Ratu Shima

Ratu kerajaan Kalingga
(Dialihkan dari Maharani Sima)

Shima adalah Permaisuri Raja Kartikeyasingha yang menjadi raja Keling saat berpusat di Keling, Jateng (648 - 674) M.

Ratu Shima
Sri Maharani Mahissasuramardini Satyaputikeswara
Ratu Keling
Berkuasa674 - 695
PendahuluKartikeyasingha
PenerusRatu Parwati Narayana
KelahiranShima
611 M
Indonesia Keling Jepara
Kematian695 M
Indonesia Kalingga, Kerajaan Keling
PasanganKartikeyasingha
KeturunanRatu Parwati Narayana
WangsaSailendra
AyahDapunta Selendra

Namun Ketika Raja Kartikeyasingha wafat, Sang Permaisuri naik tahta Kerajaan Keling dengan gelar Sri Maharani Mahissasuramardini Satyaputikeswara. Kemudian, memindahkan kekuasaan ke Kalingga, Jawa Tengah.[1]

Biografi

sunting

Ratu Shima atau Shima putri Hyang Syailendra putra Santanu[2] adalah Permaisuri Raja Kartikeyasingha, Ayahanda Kartikeyasingha adalah Raja Kirathasingha (632 - 648) M. Sedangkan Ibunda Kartikeyasingha berasal dari Kerajaan Melayu Sribuja yang beribu kota di Palembang. Raja Melayu Sribuja yang dikalahkan Sriwijaya tahun 683 M adalah kakak dari ibunda Prabu Kartikeyasingha.

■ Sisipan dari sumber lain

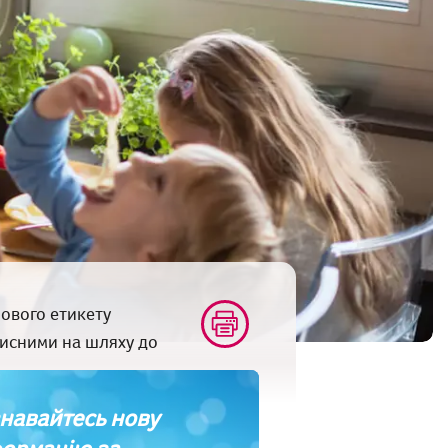
ового етикету
рисними на шляху до
навайтесь нову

Ratu Sima adalah putri seorang pendeta di wilayah Jawa kuno . Ia dilahirkan tahun 611 M di sekitar wilayah yang disebut Keling Jepara. Ia menjadi istri pangeran Kartikeyasingha. Pernikahan Kartikeyasingha dengan Ratu Shima melahirkan dua orang anak, yaitu Dewi Parwati dan Narayana (Iswara). Ratu Shima adalah pemeluk Hindu Siwa yang taat.

Dewi Parwati, anak Ratu Shima, menikah dengan putra mahkota Kerajaan Galuh yang bernama Sang Jalantara dan menjadi raja Kerajaan Galuh ke-2 dengan gelar Prabu Suraghana (702-709) M dan berputri Dewi Sannaha.

Dewi Sannaha dan Prabu Sanna menikah memiliki anak yang bernama Sanjaya, Rakai Mataram (723 - 732 M) yang kemudian 703/704 M, Sanjaya menikahi Dewi Sekar Kancana (Teja Kancana Ayupurnawangi) putri Rakyan Sundasembawa (mati muda) putra Sri Maharaja Tarusbawa, cucu Sri Maharaja Tarusbawa dari Kerajaan Sunda.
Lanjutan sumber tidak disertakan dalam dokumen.